Across Milan's public and private institutions, duplicate image files now account for roughly 30 to 40 percent of all stored digital assets, according to estimates cited by archival technology specialists working with Italian cultural bodies. That figure, unremarkable to the casual observer, is costing the city's major organisations millions of euros annually in unnecessary storage, licensing fees and staff hours — and the problem is accelerating ahead of the Milan-Cortina 2026 Winter Olympics, which opens in February.
The timing matters because the past 18 months have seen an extraordinary burst of digitisation activity across the city. The Comune di Milano's urban planning directorate has been converting decades of paper records — everything from the original Porta Nuova rezoning documents to current construction permits around the Santa Giulia district — into digital repositories. Simultaneously, the fashion sector, anchored in the Quadrilatero della Moda around Via Montenapoleone and Via della Spiga, has been archiving runway photography, look-book assets and brand-identity files at a pace that shows no sign of slowing.
The Scale of the Problem
The duplication crisis has a straightforward cause: when organisations migrate files between servers, merge legacy databases, or transfer assets from one vendor platform to another, image files get copied rather than moved. A single RAW photograph from a 2023 Milan Fashion Week show can exist in four or five versions — original, compressed JPEG, web thumbnail, retouched master, archived backup — each flagged as a distinct asset in a catalogue system. Multiply that by tens of thousands of images and you have a storage bill that swells quarter by quarter.

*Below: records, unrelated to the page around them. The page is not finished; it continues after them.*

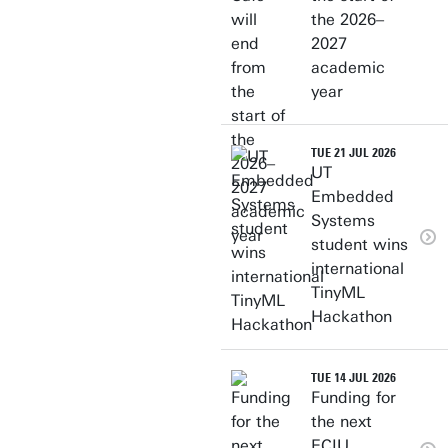
the 2026–
2027
academic
year
TUE 21 JUL 2026
UT
Embedded
Systems
student wins
international
TinyML
Hackathon
TUE 14 JUL 2026
Funding for
the next
ECIU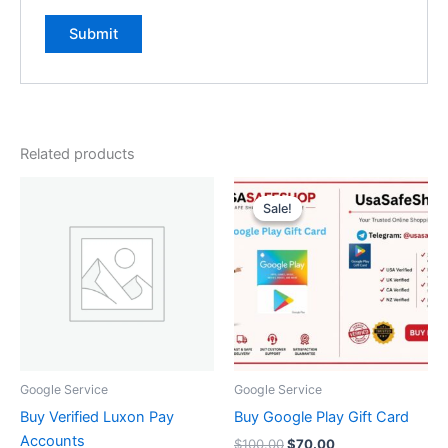
Related products
Original
Current
price
price
Sale!
Sale!
was:
is:
$100.00.
$70.00.
Google Service
Google Service
Buy Verified Luxon Pay
Buy Google Play Gift Card
Accounts
$
100.00
$
70.00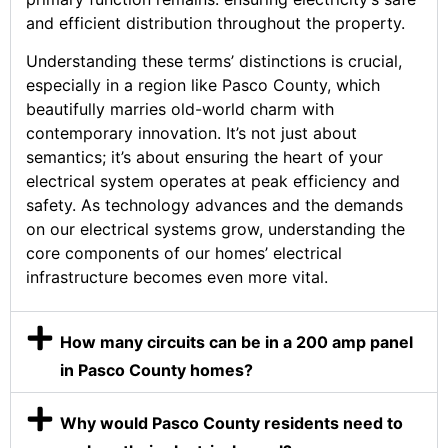
and efficient distribution throughout the property.
Understanding these terms’ distinctions is crucial,
especially in a region like Pasco County, which
beautifully marries old-world charm with
contemporary innovation. It’s not just about
semantics; it’s about ensuring the heart of your
electrical system operates at peak efficiency and
safety. As technology advances and the demands
on our electrical systems grow, understanding the
core components of our homes’ electrical
infrastructure becomes even more vital.
How many circuits can be in a 200 amp panel
in Pasco County homes?
Why would Pasco County residents need to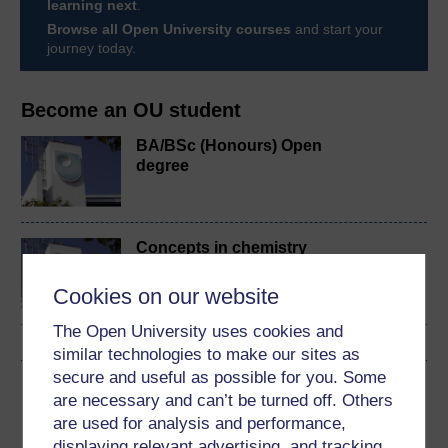
learning next
.
Browse all Open University courses
and start your
journey today.
Become an OU student
BA/BSc (Honours) Open
degree
Concepts in chemistry
Cookies on our website
The Open University uses cookies and
similar technologies to make our sites as
secure and useful as possible for you. Some
Download this course
are necessary and can’t be turned off. Others
are used for analysis and performance,
Download this course for use offline or for other devices
displaying relevant advertising, and tracking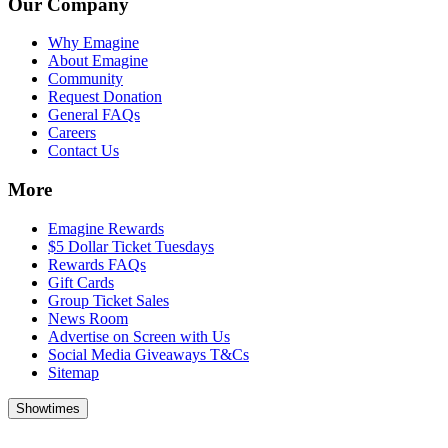
Our Company
Why Emagine
About Emagine
Community
Request Donation
General FAQs
Careers
Contact Us
More
Emagine Rewards
$5 Dollar Ticket Tuesdays
Rewards FAQs
Gift Cards
Group Ticket Sales
News Room
Advertise on Screen with Us
Social Media Giveaways T&Cs
Sitemap
Showtimes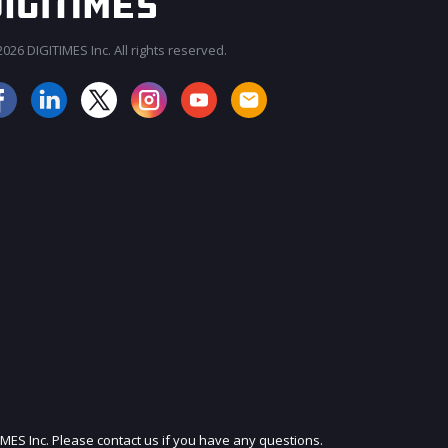
026 DIGITIMES Inc. All rights reserved.
JOIN OUR MAILING LIST
IMES Inc. Please contact us if you have any questions.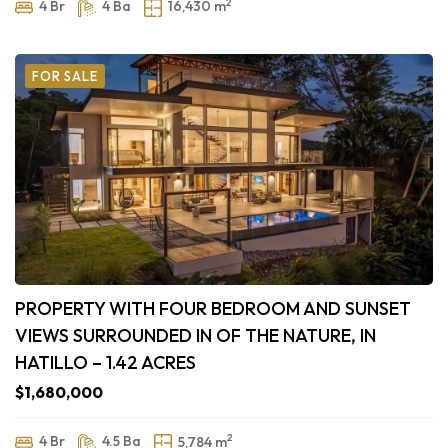
2
4 Br
4 Ba
16,430 m
FOR SALE
PROPERTY WITH FOUR BEDROOM AND SUNSET
VIEWS SURROUNDED IN OF THE NATURE, IN
HATILLO – 1.42 ACRES
$1,680,000
2
4 Br
4.5 Ba
5,784 m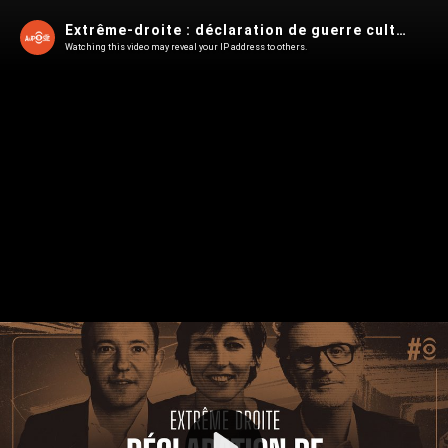
Extrême-droite : déclaration de guerre culturelle
Watching this video may reveal your IP address to others.
Play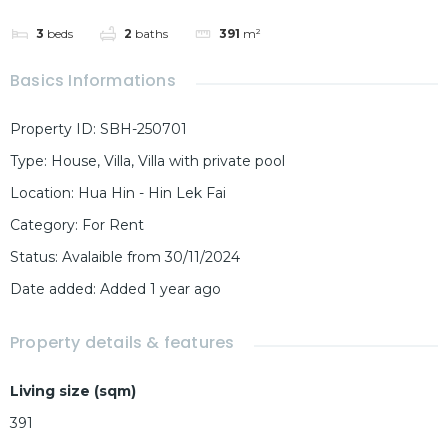
3
beds
2
baths
391
m²
Basics Informations
Property ID
:
SBH-250701
Type
:
House
,
Villa
,
Villa with private pool
Location
:
Hua Hin - Hin Lek Fai
Category
:
For Rent
Status
:
Avalaible from 30/11/2024
Date added
:
Added 1 year ago
Property details & features
Living size (sqm)
391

Fondazione Prada, which maintains an extensive digital archive tied to its Ca' Corner della Regina Venice operation and its permanent Milan venue on Largo Isarco, has publicly acknowledged the scale of its digitisation programme, though it has not released specific duplication figures. The Pinacoteca di Brera, whose collection spans more than 38,000 catalogued works, began a structured deduplication audit in late 2024 as part of its broader participation in the national MiC — Ministero della Cultura — digitisation initiative. Staff working on that project have described the process as identifying and tagging redundant files before any deletion, a step that can take three to six months for a collection of that size.
Storage costs in enterprise-grade cloud environments used by Italian cultural institutions currently run between €0.02 and €0.05 per gigabyte per month, depending on the provider and redundancy tier. A mid-sized institutional archive holding 200 terabytes of image data — not unusual for a major fashion house or a civic museum — could therefore be paying upward of €120,000 a year in pure storage costs, with a meaningful fraction of that spend covering files that are bit-for-bit identical copies of something already catalogued elsewhere in the same system.
What Milan's Institutions Are Doing About It
The practical response divides broadly into two camps. Larger organisations — including the Milan-based Camera Nazionale della Moda Italiana, which coordinates the city's four annual fashion weeks — are investing in AI-assisted deduplication tools that use perceptual hashing algorithms to identify near-duplicate images even when file names and metadata differ. These tools can process several hundred thousand files per hour and flag matches for human review before any permanent deletion occurs. Smaller institutions, including several design studios clustered around the Tortona district in the Navigli area, are relying on open-source scripts and manual audits, a slower but lower-cost approach.
The Milan-Cortina 2026 organising committee, Fondazione Milano Cortina 2026, faces a particular version of this challenge. It is generating thousands of accreditation photographs, venue survey images, and promotional assets every week, all flowing into a centralised digital asset management system that draws on contributions from multiple partner agencies. Getting deduplication protocols embedded before the Games open — specifically before the February 6 opening ceremony in Cortina d'Ampezzo — is now a stated operational priority for the committee's technology team.
For any organisation in Milan dealing with this issue, archivists recommend three immediate steps: conducting a hash-based audit before the next server migration, establishing a single-source naming convention for all incoming image files, and setting retention policies that distinguish between master files and derivative exports. The cleanup is unglamorous work. The bill for ignoring it is not.